In browser applications, you stream from your backend to the browser. Your backend streams from the AI provider, and the browser connects to your backend via the browser's native EventSource API or by reading a ReadableStream from a fetch response.

// Frontend JavaScript — streaming from a backend endpoint

async function streamChat(userMessage) {
  const outputEl = document.getElementById('output');
  outputEl.textContent = '';

  // POST to your backend, which streams from the AI provider
  const response = await fetch('/api/chat/stream', {
    method: 'POST',
    headers: { 'Content-Type': 'application/json' },
    body: JSON.stringify({ message: userMessage })
  });

  if (!response.ok) {
    outputEl.textContent = 'Error: ' + response.statusText;
    return;
  }

  // Read the streaming response body
  const reader = response.body.getReader();
  const decoder = new TextDecoder();

  while (true) {
    const { done, value } = await reader.read();
    if (done) break;

    // Decode the chunk and parse SSE format
    const chunk = decoder.decode(value, { stream: true });
    const lines = chunk.split('\n');

    for (const line of lines) {
      if (line.startsWith('data: ')) {
        const data = line.slice(6).trim();
        if (data === '[DONE]') break;

        try {
          const parsed = JSON.parse(data);
          const content = parsed.choices?.[0]?.delta?.content;
          if (content) {
            outputEl.textContent += content;
            // Auto-scroll as content arrives
            outputEl.scrollTop = outputEl.scrollHeight;
          }
        } catch (e) {
          // Skip malformed chunks
        }
      }
    }
  }
}

// Python FastAPI backend that proxies the stream:
/*
from fastapi import FastAPI
from fastapi.responses import StreamingResponse
from openai import OpenAI

app = FastAPI()
client = OpenAI()

@app.post("/api/chat/stream")
async def chat_stream(request: dict):
    async def generate():
        stream = client.chat.completions.create(
            model="gpt-4o-mini",
            messages=[{"role": "user", "content": request["message"]}],
            stream=True
        )
        for chunk in stream:
            content = chunk.choices[0].delta.content or ""
            if content:
                import json
                data = json.dumps({"choices": [{"delta": {"content": content}}]})
                yield f"data: {data}\n\n"
        yield "data: [DONE]\n\n"

    return StreamingResponse(generate(), media_type="text/event-stream")
*/

When NOT to stream

Streaming is not always the right choice. There are cases where the non-streaming API is strictly better:

Batch processing pipelines

When you are processing 1000 documents overnight and no human is watching, streaming adds complexity with no benefit. Use the standard API, parallelize requests, and focus on throughput. For bulk workloads, use the Batch API at 50% cost.

Structured output parsing

If you are using JSON mode or structured outputs, you cannot parse the result until it is complete. Streaming has no benefit here — you receive fragments of JSON that you cannot use until the full object arrives. Use the non-streaming API.

Short responses

For responses under 50 tokens — one-word answers, classifications, simple extractions — the overhead of setting up and managing a stream outweighs any UX benefit. The total latency is often lower without streaming.

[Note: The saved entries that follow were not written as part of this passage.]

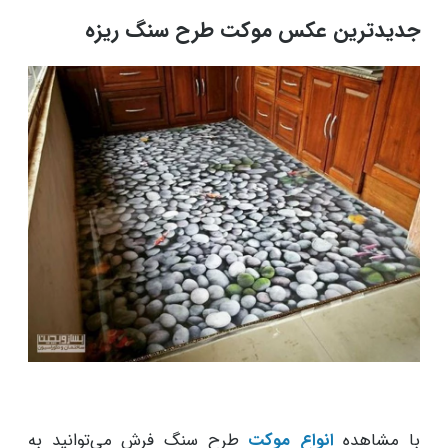
جدیدترین عکس موکت طرح سنگ ریزه
با مشاهده
انواع موکت
طرح سنگ فرش می‌توانید به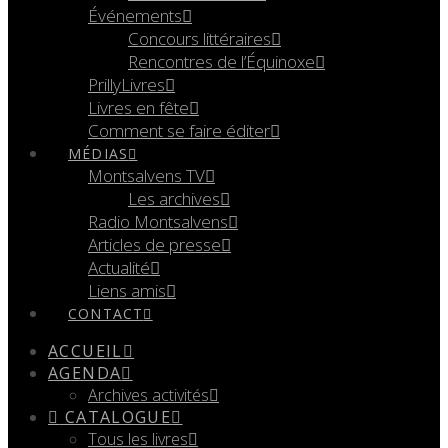
Événements
Concours littéraires
Rencontres de l’Équinoxe
PrillyLivres
Livres en fête
Comment se faire éditer
MÉDIAS
Montsalvens TV
Les archives
Radio Montsalvens
Articles de presse
Actualité
Liens amis
CONTACT
ACCUEIL
AGENDA
Archives activités
CATALOGUE
Tous les livres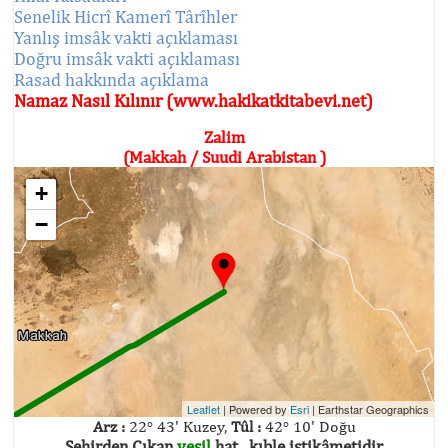
Senelik Hicrî Kamerî Târîhler
Yanlış imsâk vakti açıklaması
Doğru imsâk vakti açıklaması
Rasad hakkında açıklama
Namaz Nasıl Kılınır (www.hakikatkitabevi.net)
Zalim
(Makkah / Suudi Arabistan )
+
−
Leaflet
| Powered by
Esri
|
Earthstar Geographics
Arz :
22° 43' Kuzey,
Tûl :
42° 10' Doğu
Şehirden Çıkan
yeşil
hat , kıble istikâmetidir.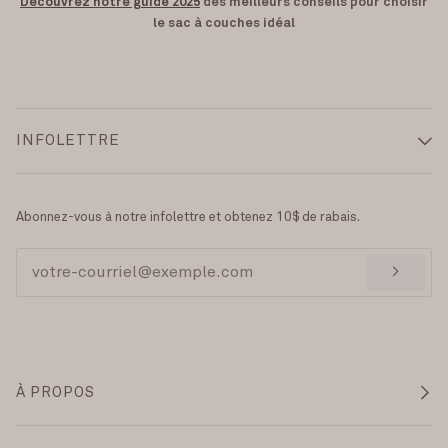
Découvrez notre guide 2025
des meilleurs conseils pour choisir
le sac à couches idéal
INFOLETTRE
Abonnez-vous à notre infolettre et obtenez 10$ de rabais.
>
À PROPOS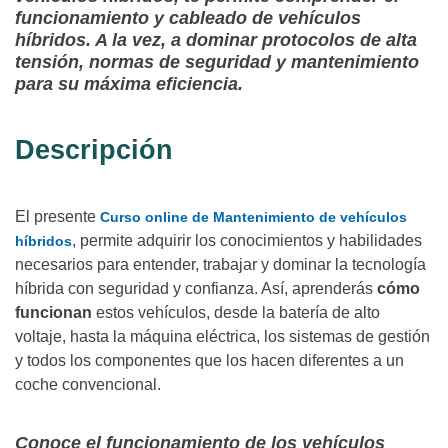
funcionamiento y cableado de vehículos
híbridos. A la vez, a dominar protocolos de alta
tensión, normas de seguridad y mantenimiento
para su máxima eficiencia.
Descripción
El presente
Curso online de Mantenimiento de vehículos
, permite adquirir los conocimientos y habilidades
híbridos
necesarios para entender, trabajar y dominar la tecnología
híbrida con seguridad y confianza. Así, aprenderás
cómo
funcionan
estos vehículos, desde la batería de alto
voltaje, hasta la máquina eléctrica, los sistemas de gestión
y todos los componentes que los hacen diferentes a un
coche convencional.
Conoce el funcionamiento de los vehículos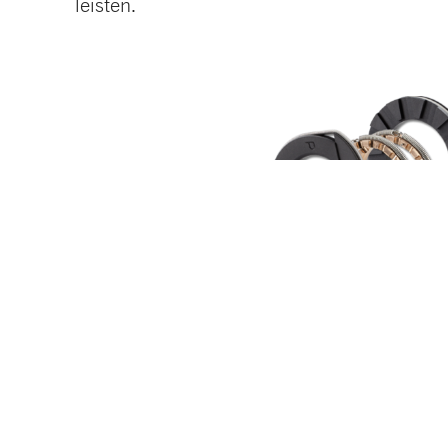
leisten.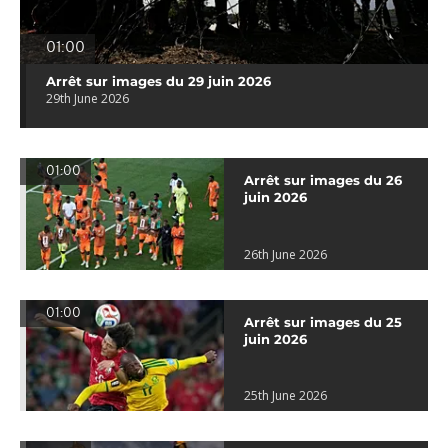
01:00
Arrêt sur images du 29 juin 2026
29th June 2026
01:00
Arrêt sur images du 26
juin 2026
26th June 2026
01:00
Arrêt sur images du 25
juin 2026
25th June 2026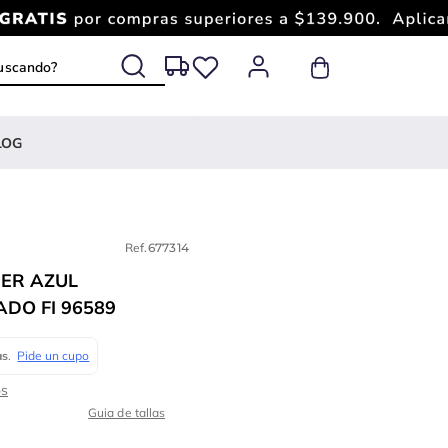
 buscando?
LOG
Ref.
677314
ER AZUL
DO FI 96589
Guia de tallas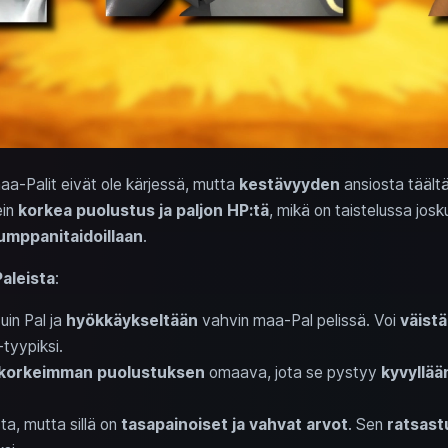
-Palit eivät ole kärjessä, mutta
kestävyyden
ansiosta täältä
ein
korkea puolustus ja paljon HP:tä
, mikä on taistelussa jos
umppanitaidoillaan
.
aleista
:
uin Pal ja
hyökkäykseltään
vahvin maa-Pal pelissä. Voi
väist
-tyypiksi.
korkeimman puolustuksen
omaava, jota se pystyy
kyvyllää
sta, mutta sillä on
tasapainoiset ja vahvat arvot
. Sen
ratsast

Downstream processing required before display

If your application needs to post-process, validate, or transform the complete response before showing it to the user, streaming provides no benefit and adds complexity. Render-then-display is simpler than stream-and-transform.

Streaming is table stakes for chat UIs

Any chat interface that waits for a full response before displaying it will feel broken to modern users. Streaming is the expected behavior. Implement it from the start rather than retrofitting — the streaming code path is different enough from synchronous that a rewrite is often faster than adapting existing code.